したがって瀬島をモデルにした小説、そうそう「不毛地帯」だったと思い出して本屋で立ち読みをしたが第一巻の400ページあたりまでがシベリア抑留の場面のようだ。石原吉郎の100ページを大きく上回る。内容はそれに見合うかどうか。
もっともお定まりのお断りが巻頭にある。「これは架空の物語である。過去、あるいは現在において、たまたま実在する人物、出来事と類似していても、それは偶然に過ぎないーー遁辞おわり」
かれは終戦の直前に関東軍参謀に赴任した陸軍中佐であった。二重の意味で、あるいはそれ以上の意味で彼には11年ものの価格はつかない。終戦後の東京、極東軍事裁判で瀬島龍三はソ連側証人としてウラジオストックからソ連軍用機で東京に運ばれ証言をした。これが第一点。勿論すぐに、たしかその日のうちにソ連軍用機でシベリアに送り返された。当時は空路東京とウラジオストックを日帰りで往復するのは大変な強行軍だよ。しかも東京裁判で証言をしている。いかにソ連側の重要な証人であったかがわかる。
ソ連は収容所の管理では日本軍の上級将校たちのヒエラルキーを利用した。利口なやりかただ。兵士の性(サガ、ルビをふらないとどう読まれるかわからない)というものは武装解除されて捕虜になったあとでも変らない。将校の号令がないと動かないのだ。
瀬島は牢名主というところであった。したがって最後までソ連に留めておかれたのであり、上級将校としてのそれなりの処遇をソ連から与えられていた。
さて次回はシベリアの豆スープを味わってみますか。
11月24日 分配
昭和20年満州になだれ込んだソ連軍兵士は日本人の民家に「おんな、時計」と怒鳴りながら乱入し、陵辱、略奪を繰り返した。ソ連は極貧国である。兵士は女郎屋や慰安所で女を買う給料をもらっていない。時計をはめている兵士など皆無である。それでオンナ、トケイという二つの日本語はかれらには必須だったのだ。
収容所に大量の日本人捕虜を入れたが、食器などあるはずがない。ソルジェニーツィンが描いた収容所でも事情は同じである。こういう時にどうするか。「イワン・デニーソヴィチ」のいる収容所では食事を何班にも分けて順番に与える。このために自然発生的に出来上がったしきたりのようなものが、その集団現象が詳細に描かれている。また、何回にも分けて与えるために生じる困難も描写される。

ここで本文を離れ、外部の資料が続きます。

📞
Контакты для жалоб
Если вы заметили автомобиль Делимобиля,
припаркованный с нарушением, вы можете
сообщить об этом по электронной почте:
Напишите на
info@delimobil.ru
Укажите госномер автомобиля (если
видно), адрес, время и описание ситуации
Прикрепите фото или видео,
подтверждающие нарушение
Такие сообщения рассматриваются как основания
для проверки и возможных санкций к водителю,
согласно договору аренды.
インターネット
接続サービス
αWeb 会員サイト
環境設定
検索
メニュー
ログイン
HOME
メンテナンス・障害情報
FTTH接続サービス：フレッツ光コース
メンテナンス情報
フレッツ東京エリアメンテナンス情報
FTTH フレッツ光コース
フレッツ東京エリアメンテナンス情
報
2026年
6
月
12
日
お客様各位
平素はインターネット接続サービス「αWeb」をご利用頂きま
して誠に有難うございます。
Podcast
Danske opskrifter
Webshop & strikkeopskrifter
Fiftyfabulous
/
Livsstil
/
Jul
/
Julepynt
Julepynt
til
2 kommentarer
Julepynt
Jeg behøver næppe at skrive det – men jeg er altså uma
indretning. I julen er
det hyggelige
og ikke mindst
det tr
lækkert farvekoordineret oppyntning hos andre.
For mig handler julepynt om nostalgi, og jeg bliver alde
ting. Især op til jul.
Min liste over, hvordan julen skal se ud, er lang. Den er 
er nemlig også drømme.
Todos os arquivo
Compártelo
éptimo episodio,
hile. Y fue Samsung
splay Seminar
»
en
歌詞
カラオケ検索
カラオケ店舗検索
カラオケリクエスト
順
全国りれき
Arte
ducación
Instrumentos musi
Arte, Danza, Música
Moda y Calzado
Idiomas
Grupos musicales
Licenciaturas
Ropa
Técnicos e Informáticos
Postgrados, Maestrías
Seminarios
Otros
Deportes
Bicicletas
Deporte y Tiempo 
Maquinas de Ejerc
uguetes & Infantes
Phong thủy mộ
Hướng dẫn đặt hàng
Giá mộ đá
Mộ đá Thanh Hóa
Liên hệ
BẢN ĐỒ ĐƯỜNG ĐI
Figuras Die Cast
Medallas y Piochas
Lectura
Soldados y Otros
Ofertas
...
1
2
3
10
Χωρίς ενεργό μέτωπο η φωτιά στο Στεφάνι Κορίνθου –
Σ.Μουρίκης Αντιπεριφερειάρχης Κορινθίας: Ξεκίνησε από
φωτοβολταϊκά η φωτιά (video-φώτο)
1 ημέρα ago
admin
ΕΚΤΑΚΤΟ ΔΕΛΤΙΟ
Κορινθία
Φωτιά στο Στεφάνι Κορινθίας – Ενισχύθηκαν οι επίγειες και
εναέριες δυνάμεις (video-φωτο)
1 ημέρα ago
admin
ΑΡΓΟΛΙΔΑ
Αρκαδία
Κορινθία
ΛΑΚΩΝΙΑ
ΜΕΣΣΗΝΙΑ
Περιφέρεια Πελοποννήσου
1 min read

石原吉郎のいた捕虜収容所では一つの食器に2人分の食事を入れる。中華料理なら大皿からめいめい料理を取ると言うことがあらーね。これから寒くなるとうまくなる鍋料理もそうだわな。日本人はそういう発想からそんな風になったと考えてはいけない。そんな余裕のある話ではない。わずかな分量のかゆや具のほとんどない熱湯(スープと言う)を一つの皿うから2人の兵士が分け合うのである。悲惨きわまりない話である。。
ようするにいじけて集団を分けて食事をするようにソ連側に要求することが出来なかったのだろう。分配の問題である。2人が一つの食器から食べる。食べる量は平等でなければならない。石原はこの辺のところを珍しく詳しく書いている。

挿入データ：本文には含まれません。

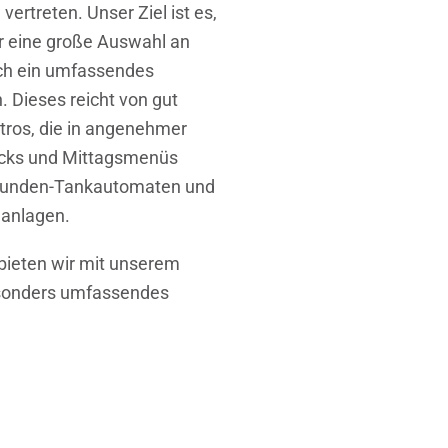
ertreten. Unser Ziel ist es,
r eine große Auswahl an
uch ein umfassendes
. Dieses reicht von gut
stros, die in angenehmer
cks und Mittagsmenüs
-Stunden-Tankautomaten und
anlagen.
bieten wir mit unserem
sonders umfassendes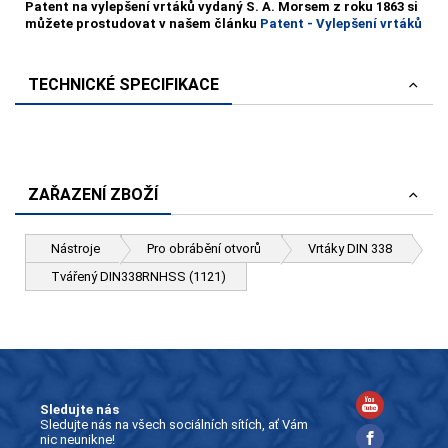
Patent na vylepšení vrtáků vydaný S. A. Morsem z roku 1863 si
můžete prostudovat v našem článku
Patent - Vylepšení vrtáků
TECHNICKÉ SPECIFIKACE
ZAŘAZENÍ ZBOŽÍ
Nástroje
Pro obrábění otvorů
Vrtáky DIN 338
Tvářený DIN338RNHSS (1121)
Sledujte nás
Sledujte nás na všech sociálních sítích, ať Vám
nic neunikne!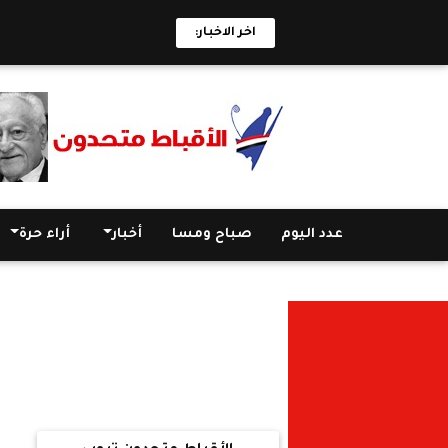
اخر الاخبار:
عدد اليوم
صباح ومسا
أخبار
أراء حرة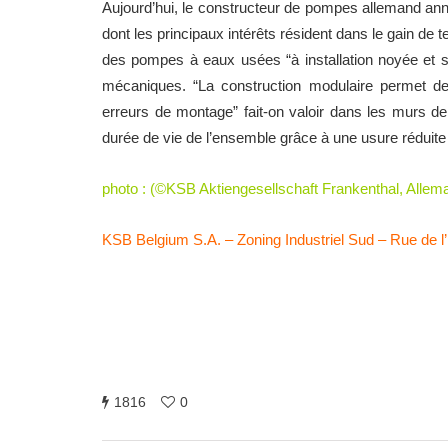
Aujourd’hui, le constructeur de pompes allemand an
dont les principaux intérêts résident dans le gain de te
des pompes à eaux usées “à installation noyée et s
mécaniques. “La construction modulaire permet de r
erreurs de montage” fait-on valoir dans les murs de
durée de vie de l’ensemble grâce à une usure réduite
photo : (©KSB Aktiengesellschaft Frankenthal, Allem
KSB Belgium S.A. – Zoning Industriel Sud – Rue de l’I
1816
0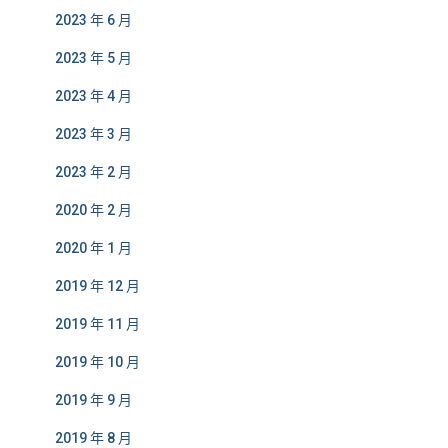
2023 年 6 月
2023 年 5 月
2023 年 4 月
2023 年 3 月
2023 年 2 月
2020 年 2 月
2020 年 1 月
2019 年 12 月
2019 年 11 月
2019 年 10 月
2019 年 9 月
2019 年 8 月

食器の真ん中になにか仕切りを立てる。試行錯誤するがぴったり真ん中にで仕切ることは難しい。かならず苦情が出てもめる。スプーンで交互に一皿ずつすくって食べる。ところがスプーンの規格がバラバラで平等ではない。
じゃ、一つのスプーンを使うか、一人がすくう。スプーンについたわずかの汁も残さないようにしゃぶってから相手にわたす。相手も同じ事をして相手にまたスプーンを返す。これを延々と繰り返す。イチャイチャした新婚夫婦までもここまではしないわね。

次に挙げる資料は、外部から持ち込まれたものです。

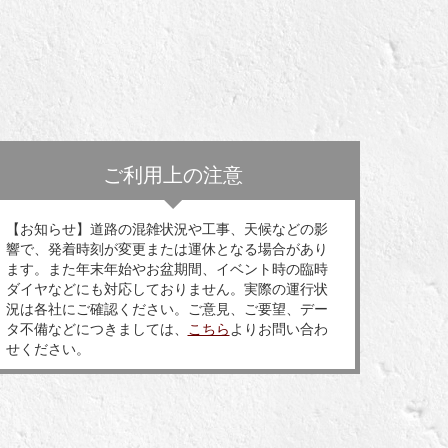
ご利用上の注意
【お知らせ】道路の混雑状況や工事、天候などの影
響で、発着時刻が変更または運休となる場合があり
ます。また年末年始やお盆期間、イベント時の臨時
ダイヤなどにも対応しておりません。実際の運行状
況は各社にご確認ください。ご意見、ご要望、デー
タ不備などにつきましては、
こちら
よりお問い合わ
せください。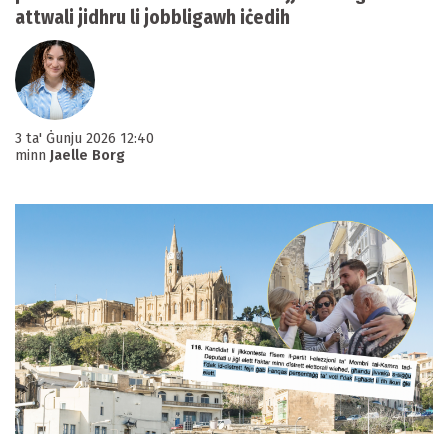
attwali jidhru li jobbligawh iċedih
3 ta' Ġunju 2026 12:40
minn
Jaelle Borg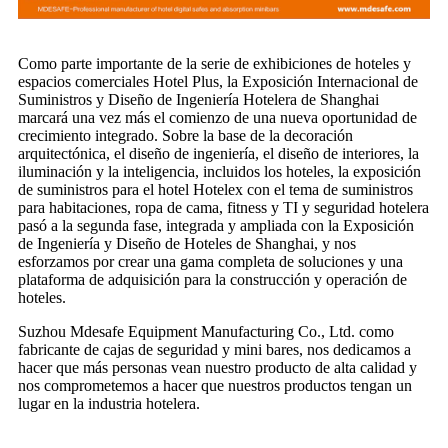
Como parte importante de la serie de exhibiciones de hoteles y
espacios comerciales Hotel Plus, la Exposición Internacional de
Suministros y Diseño de Ingeniería Hotelera de Shanghai
marcará una vez más el comienzo de una nueva oportunidad de
crecimiento integrado. Sobre la base de la decoración
arquitectónica, el diseño de ingeniería, el diseño de interiores, la
iluminación y la inteligencia, incluidos los hoteles, la exposición
de suministros para el hotel Hotelex con el tema de suministros
para habitaciones, ropa de cama, fitness y TI y seguridad hotelera
pasó a la segunda fase, integrada y ampliada con la Exposición
de Ingeniería y Diseño de Hoteles de Shanghai, y nos
esforzamos por crear una gama completa de soluciones y una
plataforma de adquisición para la construcción y operación de
hoteles.
Suzhou Mdesafe Equipment Manufacturing Co., Ltd. como
fabricante de cajas de seguridad y mini bares, nos dedicamos a
hacer que más personas vean nuestro producto de alta calidad y
nos comprometemos a hacer que nuestros productos tengan un
lugar en la industria hotelera.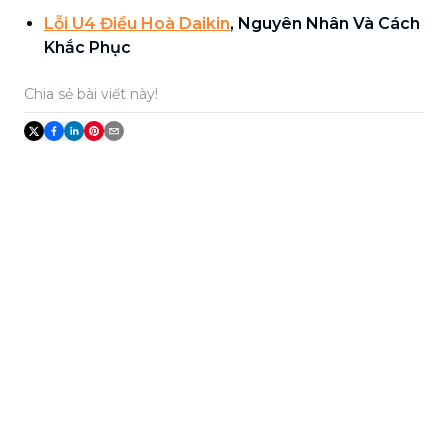
Lỗi U4 Điều Hoà Daikin
, Nguyên Nhân Và Cách
Khắc Phục
Chia sẻ bài viết này!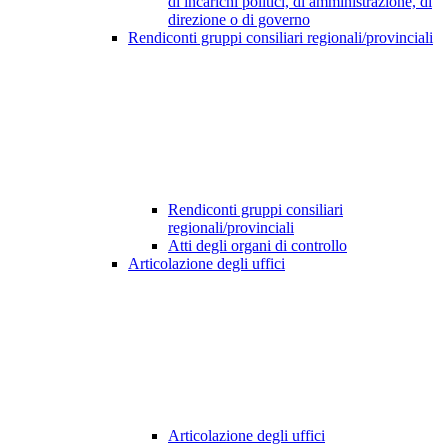
di incarichi politici, di amministrazione, di
direzione o di governo
Rendiconti gruppi consiliari regionali/provinciali
Rendiconti gruppi consiliari
regionali/provinciali
Atti degli organi di controllo
Articolazione degli uffici
Articolazione degli uffici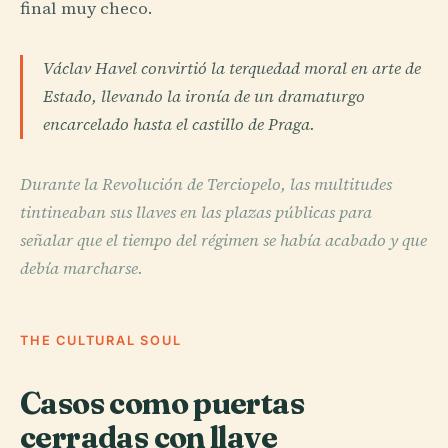
final muy checo.
Václav Havel convirtió la terquedad moral en arte de
Estado, llevando la ironía de un dramaturgo
encarcelado hasta el castillo de Praga.
Durante la Revolución de Terciopelo, las multitudes
tintineaban sus llaves en las plazas públicas para
señalar que el tiempo del régimen se había acabado y que
debía marcharse.
THE CULTURAL SOUL
Casos como puertas
cerradas con llave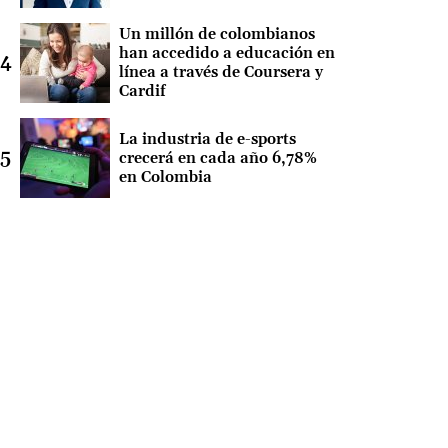
Un millón de colombianos
han accedido a educación en
línea a través de Coursera y
Cardif
La industria de e-sports
crecerá en cada año 6,78%
en Colombia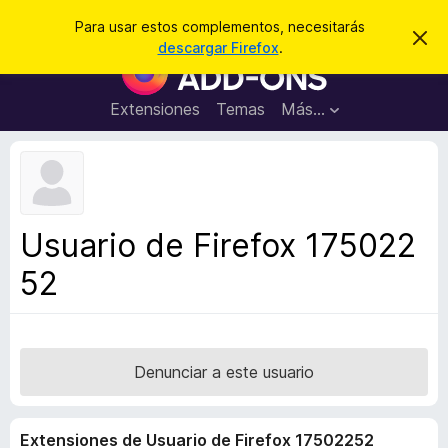
B
Iniciar sesión
Para usar estos complementos, necesitarás
I
u
descargar Firefox
.
g
B
s
n
u
o
c
r
s
Extensiones
Temas
Más...
a
a
c
r
r
e
a
s
d
t
e
o
a
r
v
Usuario de Firefox 175022
i
d
s
52
e
o
c
o
m
p
Denunciar a este usuario
l
e
Extensiones de Usuario de Firefox 17502252
m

最後に落ち着いた方法は缶詰の空き缶を拾ってくる。ソ連はものの乏しい国だから空き缶はみんな同じ大きさらしいんだね。規格にバラエティがないのだ。それに同じようになるようにまず汁を分ける。問題は数個しか入っていない豆などの汁の実である。ひとつ、ふたーつと声をあげてお互いに確認しながら交互に空き缶に入れていく。
実が奇数だったらどうするか、そこまでは書いていない。ニンジンみたいな野菜は切った大きさがだろうが、違う場合はどうするのか。石原は書いていないから分からない。この二つの空き缶に分ける係りも毎回くじで決めると言うのだ。極限状態だね。
コンビニでスナックを買って電車のなかでいぎたなく食っているイモねえちゃんは考えなくてはいけない。
さて食器の足りなさをイワンの収容所では食事をグループに分けてすることで解決したが(もちろんそれに伴う問題も石原方式とは違う問題が生じるのだが)、スープの実の不平等はイワン方式でも解決しない。
イワンには炊事場と食堂の皿の受け渡しが詳細に書かれている。炊事係は囚人のなかから選ばれる。かれらはいろいろ余得があって囚人のなかでの特権階級である。イワン・デニーソヴィチは食堂への受け渡し口から炊事係が皿にスープを入れわけるのを食い入るようにのぞく。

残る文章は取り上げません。